20 Responses to When the Scorned Becomes the Blessing

  1. Michelle says:

    Happy Easter!!

    visiting from Faith Filled Friday

  2. Oh how easily I am swayed by someone else’s opinion. If only we could appreciate that we all have different likes and that it is good! 🙂

    • Lois Flowers says:

      Yes, and that just because someone we admire dislikes something doesn’t mean it’s no good! I’m slowly learning that one too! I hope you have a wonderful Easter, Sarah!

  3. Linda Stoll says:

    Oh, those final words, Lois. So much to reflect on, to be grateful for …

    How many blessings did we miss along the way because they didn’t visit us in the ways we longed for …

    • Lois Flowers says:

      That’s a good question, Linda. It makes me want to pay more attention, to look at circumstances and situations from more angles than just the obvious. I don’t want to miss the blessings because of my own tunnel vision or self-absorption!

  4. Lois, This was a very simple yet profound post!!

    What an amazing insight you received from a black-eyed susan. Thank you so much for sharing! The post brings hope and encouragement.

    I also chuckled at your sense of humor when you said, “they were so big that I’m pretty sure you could see them from space.” lol.

    It was a pleasure to stop by here tonight. 🙂

    • Lois Flowers says:

      Thank you so much, Karen. I love how God uses the simplest things to show us important truth, don’t you? I’m so glad you took the time to share your thoughts here!

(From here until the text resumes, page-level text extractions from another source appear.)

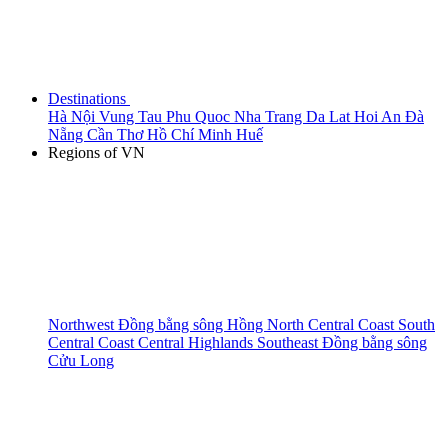
Destinations
Hà Nội
Vung Tau
Phu Quoc
Nha Trang
Da Lat
Hoi An
Đà
Nẵng
Cần Thơ
Hồ Chí Minh
Huế
Regions of VN
Northwest
Đồng bằng sông Hồng
North Central Coast
South
Central Coast
Central Highlands
Southeast
Đồng bằng sông
Cửu Long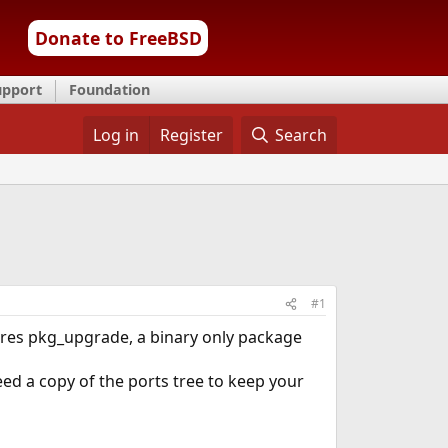
Donate to FreeBSD
upport
Foundation
Log in
Register
Search
#1
tures pkg_upgrade, a binary only package
eed a copy of the ports tree to keep your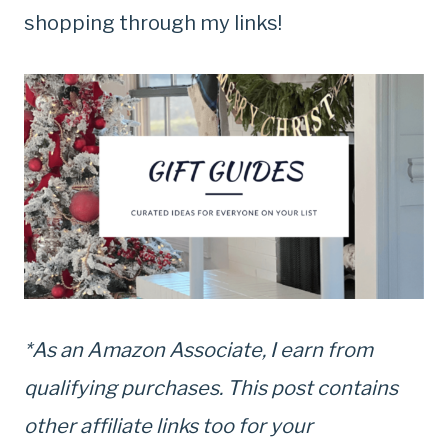
shopping through my links!
*As an Amazon Associate, I earn from
qualifying purchases. This post contains
other affiliate links too for your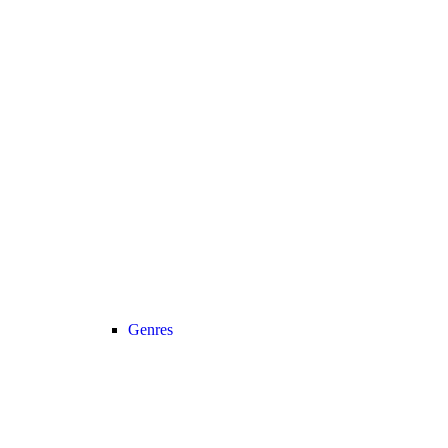
Genres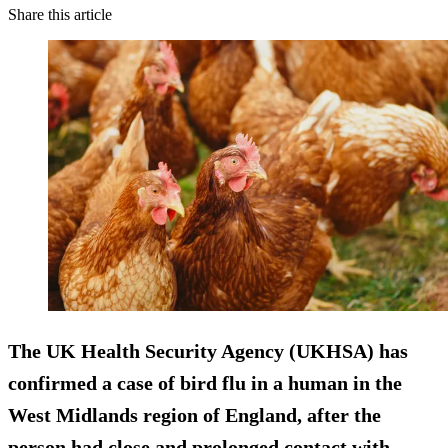
Share this article
The UK Health Security Agency (UKHSA) has
confirmed a case of bird flu in a human in the
West Midlands region of England, after the
person had close and prolonged contact with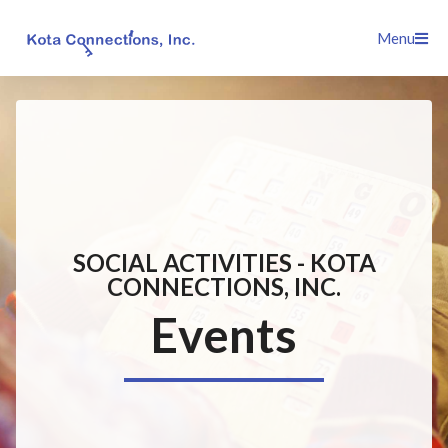
Skip
Menu
to
content
SOCIAL ACTIVITIES - KOTA
CONNECTIONS, INC.
Events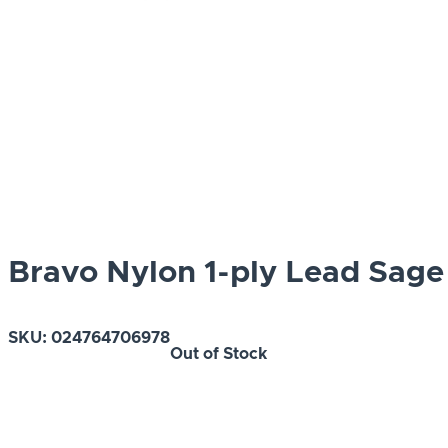
Bravo Nylon 1-ply Lead Sage
SKU:
024764706978
Out of Stock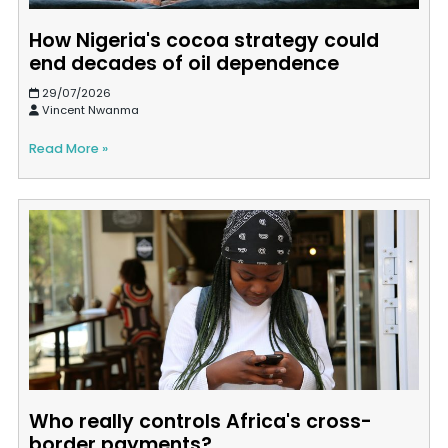
How Nigeria's cocoa strategy could
end decades of oil dependence
29/07/2026
Vincent Nwanma
Read More »
Who really controls Africa's cross-
border payments?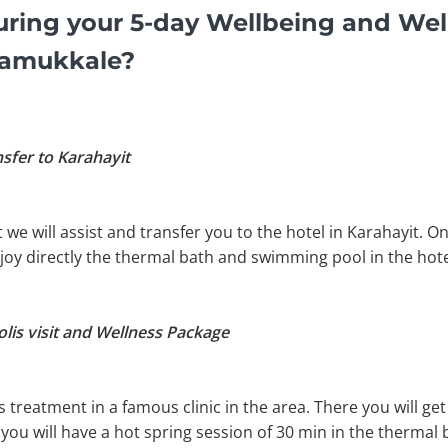
ring your 5-day Wellbeing and Wel
Pamukkale?
nsfer to Karahayit
t we will assist and transfer you to the hotel in Karahayit. 
njoy directly the thermal bath and swimming pool in the hote
lis visit and Wellness Package
s treatment in a famous clinic in the area. There you will 
ou will have a hot spring session of 30 min in the thermal 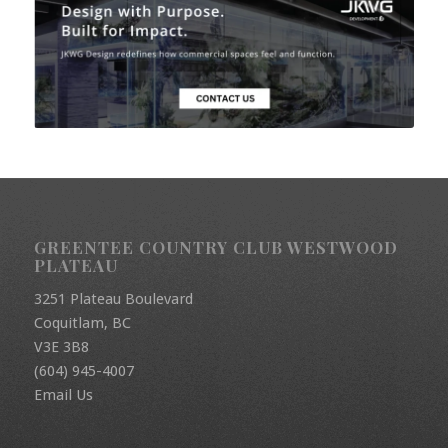
GREENTEE COUNTRY CLUB WESTWOOD
PLATEAU
3251 Plateau Boulevard
Coquitlam, BC
V3E 3B8
(604) 945-4007
Email Us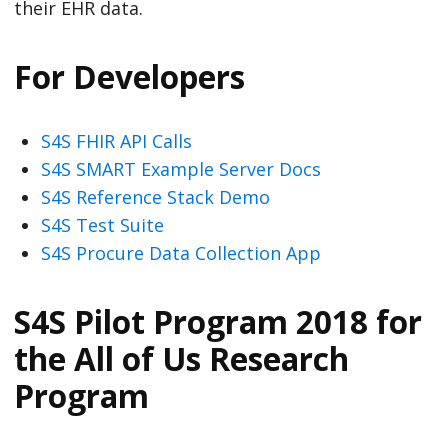
their EHR data.
For Developers
S4S FHIR API Calls
S4S SMART Example Server Docs
S4S Reference Stack Demo
S4S Test Suite
S4S Procure Data Collection App
S4S Pilot Program 2018 for
the All of Us Research
Program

  5. Truth, Lois. It’s amazing how God can take the small and weak and turn it into the big and strong in our lives. He truly can redeem our pasts and turn them into something beautiful – all for His glory. Thanks for taking on this word journey today. xo

    • Lois Flowers says:

      Tiffany, I’m glad that even in those very dry seasons I was able to scribble down observations like this, in hopes that I might write about them later. I would have completely forgotten about them otherwise! Don’t you love being able to look back and reflect on those times when God did just as you describe in your life? 🙂

  6. Will always love how you build a story with your words, Lois… love the lesson here, the working on appreciating something we once scoffed. Great wisdom for today, I’d say.

  7. bethany says:

    Oh how true this is! I can think of several similar things I never used to like…puzzles, for one! They were associated for me with forced time of insults with people that liked to hurt me. So, I hated them.
    Then, in a time of adapting and healing, people I was getting to know who cared for me enjoyed puzzles. And I was blessed by the quiet, peaceful time together.
    Love your more in-depth story and this point! I wonder what other scorned things will be turned to blessings!!

    • Lois Flowers says:

      That’s a beautiful story of redemption, Bethany! My heart aches at the hurt you suffered, and then rejoices at how God can transform the experience of doing something as simple as working a puzzle from something painful into something peaceful. He really does give beauty for ashes …

  8. Lois,
    Oh, I loved your story and this: “Sometimes, the things we turn our noses up during one season of life are the very things that bring us the most joy later.” God redeems, doesn’t He? A blessed Easter to you and your family 🙂

  9. Trudy says:

    I smiled as I read this black-eyed Susan story, Lois. The scorned became a blessing. 🙂 It reminds me how Jesus was scorned and yet He became a blessing to us. It’s quite miraculous that this flower was growing out of a drain hole. Isn’t God amazing? Have a blessed week and a joy-filled Easter! Hugs!

  10. Lois, I smiled to imagine you protecting with chicken wire the plant you’d previously scorned! Sometimes we just don’t appreciate what we have! Thanks for your words today, friend. You made me smile and think about what I might be scorning that God could use to bless me?

    • Lois Flowers says:

      I’m sure there are lots of things that fit into that category, Betsy … at least in my life! I’m glad you got a smile out of my little story … it makes me smile too!